L'appel à candidatures d'août 2009 n'en aura suscité qu'une seule: celle de la société Free Mobile, filiale à 100% du groupe Iliad. Elle a été examinée en 3 phases: une phase de recevabilité (conditions de forme), une phase de qualification (critères d'éligibilité) et enfin une dernière phase de sélection (évaluation du contenu). À l'issu de ces différents examens, cette candidature a été retenue avec une note de 382 sur 500, soit une moyenne très raisonnable d'environ 15,3 sur 20.

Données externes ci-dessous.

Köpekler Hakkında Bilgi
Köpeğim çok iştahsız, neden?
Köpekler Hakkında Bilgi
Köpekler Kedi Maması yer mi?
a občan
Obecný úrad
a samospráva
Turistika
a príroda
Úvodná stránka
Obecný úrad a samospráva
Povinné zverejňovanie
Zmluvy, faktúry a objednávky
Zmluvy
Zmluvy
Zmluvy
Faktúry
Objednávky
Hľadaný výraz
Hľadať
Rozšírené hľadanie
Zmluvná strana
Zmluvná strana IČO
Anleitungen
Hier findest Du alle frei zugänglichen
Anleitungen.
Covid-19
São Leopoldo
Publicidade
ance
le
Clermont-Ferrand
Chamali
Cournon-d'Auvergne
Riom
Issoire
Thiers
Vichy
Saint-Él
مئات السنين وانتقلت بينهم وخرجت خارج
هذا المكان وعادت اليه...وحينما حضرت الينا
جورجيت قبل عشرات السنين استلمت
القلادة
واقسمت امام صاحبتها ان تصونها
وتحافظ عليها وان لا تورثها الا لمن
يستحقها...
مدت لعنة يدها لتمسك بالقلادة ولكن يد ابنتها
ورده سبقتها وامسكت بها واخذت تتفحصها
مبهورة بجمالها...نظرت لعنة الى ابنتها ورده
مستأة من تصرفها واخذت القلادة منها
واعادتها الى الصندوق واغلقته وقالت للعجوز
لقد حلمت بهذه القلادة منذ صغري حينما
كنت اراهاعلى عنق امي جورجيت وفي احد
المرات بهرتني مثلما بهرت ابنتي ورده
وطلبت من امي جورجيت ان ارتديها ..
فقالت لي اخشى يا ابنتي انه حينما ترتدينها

D'après son communiqué de presse, "Iliad se réjouit [évidemment!] de cette décision", mais souhaite avant tout "faciliter l'émergence de MVNO rentables et libérer l'usage du multimédia mobile, au bénéfice du consommateur". Dans son plan de déploiement, Free Mobile prévoit de s'attaquer parallèlement aux 17 agglomérations les plus denses (lui permettant de couvrir très rapidement 25% de la population) et aux zones moins denses (complétant le reste de la couverture), prônant "un déploiement socialement et économiquement responsable privilégiant autant que possible le partage de points hauts". C'est la norme UMTS W-CDMA 3GPP de la famille IMT-2000, largement utilisée en Europe, qui devrait être déployée. En terme d'emploi, la société annonce 5000 emplois directs d'ici à fin 2018 (afin de constituer sa structure d'opérateur de téléphonie mobile) et 8000 emplois indirects (parmi ses partenaires industriels et des sous-traitants).